Cod Almighty | Diary
But it's alright now, in fact it's a gas
2 October 2025
Hey up reader(s). Your Guest diarist returns with the usual small, nagging, growing sense of foreboding which always appears within me after a great performance. The Lord Mayor is parading outside and you know what happens next my inner voice tells me. Rubbish! Two seasons ago we cruised to the easiest of wins at Salford; last season we won there as well, although I don't remember much about that one. BOTB reminded us yesterday, in his inimitable style, that this year sees a better Salford with not only a full team, subs and everything but even more cash stolen from the game by the pirates that own them. Well we will see about that, this year we have the Tomahawk Kid and the ghost of Alex Harvey backing us. We have the real treasure - so sod you Billy Bones Neville.
Everyone seems to be either talking about, flying or waving flags at the minute. Even the club has got in on the act announcing a flag design competition for the kids. No sticky backed plastic required - just a sheet of A4. Back in the nineties when I was going through the ridiculous phase of my life where I pretended to be a high flying IT businessman I took a night off, ripped off my disguise and went to see Izzard at some downtown SFO theatre.
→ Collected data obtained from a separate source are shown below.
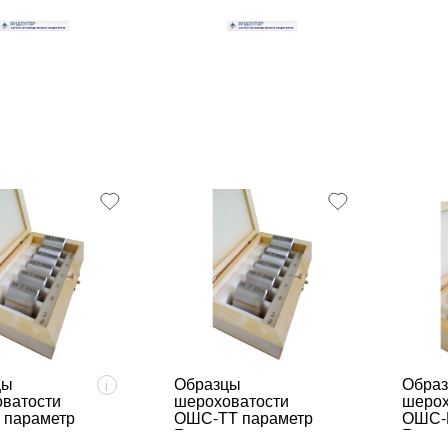
цы
Образцы
Обра
i
ватости
шероховатости
шерох
 параметр
ОШС-ТТ параметр
ОШС-
Ra
Ra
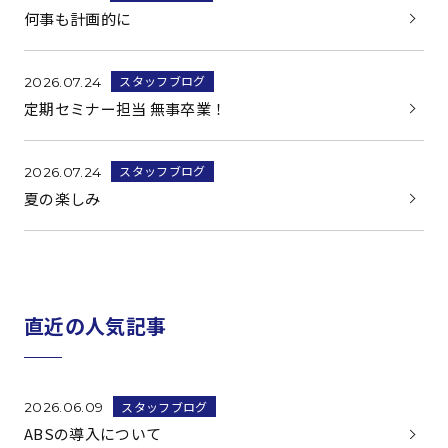
何事も計画的に
スタッフブログ
2026.07.24
定期セミナー担当 無事卒業！
スタッフブログ
2026.07.24
夏の楽しみ
直近の人気記事
スタッフブログ
2026.06.09
ABSの導入について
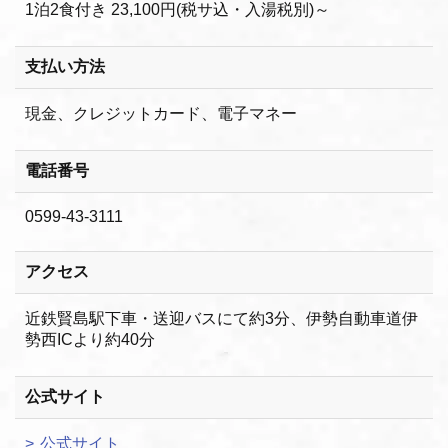
1泊2食付き 23,100円(税サ込・入湯税別)～
支払い方法
現金、クレジットカード、電子マネー
電話番号
0599-43-3111
アクセス
近鉄賢島駅下車・送迎バスにて約3分、伊勢自動車道伊
勢西ICより約40分
公式サイト
公式サイト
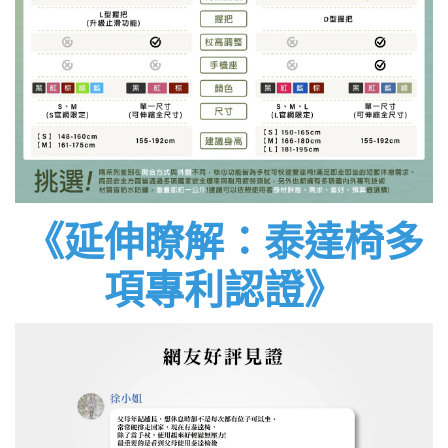
《延伸瞭解：泰達椅多
項專利認證》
He was Eddie then, a only a part-time action transvestite. Nowadays he is full-time Suzie and really quite boring. Anyway Eddie was very funny that night and one of the best bits was when he talked about flags. Watch the first minute of this and I guarantee your day will brighten.
I had the misfortune to see a bit of the news this week. On screen appeared to be a load of Cabinet Ministers waving flags at the Prime Minister who was stood on a big stage looking smug. Apparently they were doing this because a populist opposition party have risen up using flags to differentiate themselves from the other political people. I am clearly and firmly apolitical but I urge all politicians to watch that sketch and, as the kids say, give their head a wobble.
Back to the football. I want to get in first with this. Providing we don't get an epidemic of injury knack we don't need to sign a single player in January when the manic episode of transfer window hits. Why? Because we have various players, new and old, that are really good and who haven't played at all yet really. Treat them as new signings when they re-surface. In January try to act like a smug December shopper who bought everything in August, eh? As McConaughey said "You just gotta keep livin' man. L.I.V.I.N." See yer.